2012-08-03 12:15:17

by Frederic Danis

[permalink] [raw]
Subject: RFCOMM disconnection problem

Hello,

When I try to disconnect Blue Stereo 200 headset (from mrhandsfree) from
my PC, if headset was the initiator of the connection, the low level
(ACL) is not disconnected.
The device is still visible whith "hcitool con".

This happens with BlueZ 4.98 or from git upstream, and kernel 3.4.6.
There is no disconnection problem with kernel 3.2.

I also try to revert change "Bluetooth: Fix RFCOMM session reference
counting issue" (commit cf33e7 in linux-stable.git) from Octavian
Purdila in kernel 3.4.6.
With this kernel I do not get disconnection problem.

You can find attached hcidump traces.

Fred

--
Frederic Danis Open Source Technology Center
[email protected] Intel Corporation



Attachments:
hcidump.txt (64.49 kB)

2012-08-10 09:02:53

by Dean Jenkins

[permalink] [raw]
Subject: Re: RFCOMM disconnection problem

On 9 August 2012 15:46, Andrei Emeltchenko
<[email protected]> wrote:
> Hi Dean,
>
> On Thu, Aug 09, 2012 at 03:29:18PM +0100, Dean Jenkins wrote:
>> One obvious failure of the rfcomm session refcnt is that the refcnt
>> counter either starts with a value of 0 or 1 depending on which peer
>> initiated the connection request, that is wrong. The initiator
>> direction is not relevant for the session as connect and disconnect
>> are independent events. The refcnt should start with a value of 1 in
>> all cases.
>>
>> I am using a 2-core ARM environment that is under high processor
>> loading. The rfcomm session refcnt caused kernel crashes. I used a
>> 2.6.34 kernel but the latest 3.5-RC1 still has the poor rfcomm code.
>> My solution was to remove the rfcomm session refcnt and to ensure that
>> the freeing of the rfcomm session pointer was propagated through-out
>> the rfcomm core code. Some kernel crashes were due to reuse of the
>> freed rfcomm session pointer.
>
> Maybe it does make sense to fix refcounting instead of removing?
>
Hi Andrei,

The existing rfcomm session state machine is capable of determining
when to delete the rfcomm session structure. IMHO the refcnt is an
unnecessary complication. I have fixed rfcomm for our project by
removing the refcnt and ensuring no code can reuse a freed rfcomm
session pointer. This code I have already sent to the mailing list.

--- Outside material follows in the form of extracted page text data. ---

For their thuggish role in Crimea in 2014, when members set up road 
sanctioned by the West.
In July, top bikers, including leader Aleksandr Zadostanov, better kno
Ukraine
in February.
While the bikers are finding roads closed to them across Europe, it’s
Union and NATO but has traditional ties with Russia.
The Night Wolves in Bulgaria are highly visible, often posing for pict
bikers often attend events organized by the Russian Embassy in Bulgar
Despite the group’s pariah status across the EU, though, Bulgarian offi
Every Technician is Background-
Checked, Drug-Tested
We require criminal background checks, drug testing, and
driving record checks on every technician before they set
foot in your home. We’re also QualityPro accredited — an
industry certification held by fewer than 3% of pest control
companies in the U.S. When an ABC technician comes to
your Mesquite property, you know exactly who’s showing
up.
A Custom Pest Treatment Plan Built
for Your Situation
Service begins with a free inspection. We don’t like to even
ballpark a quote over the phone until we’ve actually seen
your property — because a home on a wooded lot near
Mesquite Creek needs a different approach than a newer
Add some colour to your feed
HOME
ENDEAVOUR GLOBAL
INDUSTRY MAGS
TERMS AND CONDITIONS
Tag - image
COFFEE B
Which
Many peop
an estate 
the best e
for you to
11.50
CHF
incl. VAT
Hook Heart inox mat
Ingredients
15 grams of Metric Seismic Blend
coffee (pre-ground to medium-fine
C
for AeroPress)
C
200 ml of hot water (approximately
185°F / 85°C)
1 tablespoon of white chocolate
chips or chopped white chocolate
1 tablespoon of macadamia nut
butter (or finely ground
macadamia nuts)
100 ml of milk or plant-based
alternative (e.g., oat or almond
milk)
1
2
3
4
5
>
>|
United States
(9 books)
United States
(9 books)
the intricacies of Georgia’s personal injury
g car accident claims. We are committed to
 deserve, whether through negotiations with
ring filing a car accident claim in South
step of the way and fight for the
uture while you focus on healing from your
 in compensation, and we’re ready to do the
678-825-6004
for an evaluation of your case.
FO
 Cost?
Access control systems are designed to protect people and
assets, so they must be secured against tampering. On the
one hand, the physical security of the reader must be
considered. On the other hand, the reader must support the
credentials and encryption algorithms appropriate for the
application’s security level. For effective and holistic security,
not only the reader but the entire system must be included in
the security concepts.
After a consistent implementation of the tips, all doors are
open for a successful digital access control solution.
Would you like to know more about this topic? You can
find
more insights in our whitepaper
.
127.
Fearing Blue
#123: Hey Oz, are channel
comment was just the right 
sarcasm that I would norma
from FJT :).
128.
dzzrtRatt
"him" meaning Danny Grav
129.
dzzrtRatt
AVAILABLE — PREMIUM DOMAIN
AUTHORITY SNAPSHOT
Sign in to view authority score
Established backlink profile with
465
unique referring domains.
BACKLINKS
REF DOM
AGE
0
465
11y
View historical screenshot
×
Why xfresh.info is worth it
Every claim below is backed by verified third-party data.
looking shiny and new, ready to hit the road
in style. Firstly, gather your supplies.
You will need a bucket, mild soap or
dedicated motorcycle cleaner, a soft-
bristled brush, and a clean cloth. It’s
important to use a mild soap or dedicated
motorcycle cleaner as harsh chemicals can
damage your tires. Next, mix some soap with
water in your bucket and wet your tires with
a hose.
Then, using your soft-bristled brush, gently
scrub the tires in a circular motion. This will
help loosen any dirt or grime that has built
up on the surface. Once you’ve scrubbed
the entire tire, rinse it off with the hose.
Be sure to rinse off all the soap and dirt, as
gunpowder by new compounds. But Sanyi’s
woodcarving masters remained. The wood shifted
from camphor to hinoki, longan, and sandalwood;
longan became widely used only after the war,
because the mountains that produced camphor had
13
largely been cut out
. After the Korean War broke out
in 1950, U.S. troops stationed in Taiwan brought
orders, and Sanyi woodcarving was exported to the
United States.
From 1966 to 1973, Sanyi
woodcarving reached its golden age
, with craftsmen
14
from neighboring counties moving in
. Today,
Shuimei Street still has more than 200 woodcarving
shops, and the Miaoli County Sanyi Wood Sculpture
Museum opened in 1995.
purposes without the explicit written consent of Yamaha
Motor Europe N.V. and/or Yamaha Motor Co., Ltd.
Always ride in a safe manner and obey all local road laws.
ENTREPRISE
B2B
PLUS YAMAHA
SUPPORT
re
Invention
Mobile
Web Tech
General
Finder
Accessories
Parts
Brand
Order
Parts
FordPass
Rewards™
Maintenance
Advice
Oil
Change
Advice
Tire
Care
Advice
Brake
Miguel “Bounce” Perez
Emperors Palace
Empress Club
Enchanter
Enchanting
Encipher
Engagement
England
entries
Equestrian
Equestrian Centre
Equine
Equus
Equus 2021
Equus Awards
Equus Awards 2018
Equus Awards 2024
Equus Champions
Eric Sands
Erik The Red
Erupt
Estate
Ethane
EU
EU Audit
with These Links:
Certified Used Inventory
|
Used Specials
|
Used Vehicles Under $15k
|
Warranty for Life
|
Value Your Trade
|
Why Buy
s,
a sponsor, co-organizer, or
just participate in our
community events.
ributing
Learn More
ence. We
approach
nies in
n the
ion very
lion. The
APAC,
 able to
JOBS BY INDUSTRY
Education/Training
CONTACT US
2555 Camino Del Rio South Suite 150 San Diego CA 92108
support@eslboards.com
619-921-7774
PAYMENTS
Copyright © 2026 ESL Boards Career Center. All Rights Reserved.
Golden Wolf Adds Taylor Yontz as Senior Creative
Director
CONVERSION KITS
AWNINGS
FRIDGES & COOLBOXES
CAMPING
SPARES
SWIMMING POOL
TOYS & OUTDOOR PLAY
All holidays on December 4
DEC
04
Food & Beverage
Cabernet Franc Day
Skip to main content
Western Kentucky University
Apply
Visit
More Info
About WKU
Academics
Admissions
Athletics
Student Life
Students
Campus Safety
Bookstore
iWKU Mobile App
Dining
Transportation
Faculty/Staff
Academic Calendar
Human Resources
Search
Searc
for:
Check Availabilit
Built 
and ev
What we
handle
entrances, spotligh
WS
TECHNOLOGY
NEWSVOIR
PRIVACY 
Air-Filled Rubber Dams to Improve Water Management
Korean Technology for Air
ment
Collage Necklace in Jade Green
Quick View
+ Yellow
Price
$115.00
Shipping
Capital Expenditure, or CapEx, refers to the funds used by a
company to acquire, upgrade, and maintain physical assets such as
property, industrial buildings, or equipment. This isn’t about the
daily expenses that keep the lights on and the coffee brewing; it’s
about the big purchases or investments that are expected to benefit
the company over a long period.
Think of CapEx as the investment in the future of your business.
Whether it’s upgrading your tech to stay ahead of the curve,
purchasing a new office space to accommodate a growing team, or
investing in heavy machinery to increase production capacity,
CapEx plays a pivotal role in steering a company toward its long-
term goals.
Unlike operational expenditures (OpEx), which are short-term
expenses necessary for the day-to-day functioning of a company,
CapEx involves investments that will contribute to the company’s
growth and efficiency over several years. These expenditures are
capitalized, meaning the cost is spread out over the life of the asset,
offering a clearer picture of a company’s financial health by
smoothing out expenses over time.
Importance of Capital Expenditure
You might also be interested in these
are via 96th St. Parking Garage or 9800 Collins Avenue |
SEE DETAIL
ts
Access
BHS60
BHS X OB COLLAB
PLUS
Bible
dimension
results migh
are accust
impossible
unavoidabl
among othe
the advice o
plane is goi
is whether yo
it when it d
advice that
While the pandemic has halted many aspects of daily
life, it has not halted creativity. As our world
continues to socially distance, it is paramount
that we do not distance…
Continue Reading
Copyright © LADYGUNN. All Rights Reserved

In order to get rfcomm to fail, high processor load is necessary
during disconnections to ensure that some of the loops in rfcomm
process more than 1 thing. It is because there are multiple copies of
the rfcomm session pointer s that failure occurs eg. double rfcomm
session free.

Here is an example in net/bluetooth/rfcomm/core.c:

static inline void rfcomm_process_rx(struct rfcomm_session *s)
{
struct socket *sock = s->sock;
struct sock *sk = sock->sk;
struct sk_buff *skb;

BT_DBG("session %p state %ld qlen %d", s, s->state,
skb_queue_len(&sk->sk_receive_queue));

/* Get data directly from socket receive queue without copying it. */
while ((skb = skb_dequeue(&sk->sk_receive_queue))) {
skb_orphan(skb);
if (!skb_linearize(skb))
rfcomm_recv_frame(s, skb);
else
kfree_skb(skb);
}

if (sk->sk_state == BT_CLOSED) {
if (!s->initiator)
rfcomm_session_put(s);

rfcomm_session_close(s, sk->sk_err);
}
}

In rfcomm_process_rx(), you can see there is a while loop that causes
frames to be analysed and actioned in rfcomm_recv_frame(). This action
may cause the rfcomm session pointer to be freed because the rfcomm
session refcnt has reached zero. Therefore, the s pointer is now
invalid in the scope of rfcomm_process_rx() because the underlying
session structure was freed. Unfortunately, if the socket state is
also detected as BT_CLOSED then !s->initiator may cause a crash or at
least accesses wrong data as the s pointer is invalid (pointing to
freed memory or reallocated memory). The refcnt in
rfcomm_session_put(s) is also invalid as s is invalid. In fact looking
at the initiator value is wrong for the rfcomm session. I suspect this
was a workaround that did not fix the root cause.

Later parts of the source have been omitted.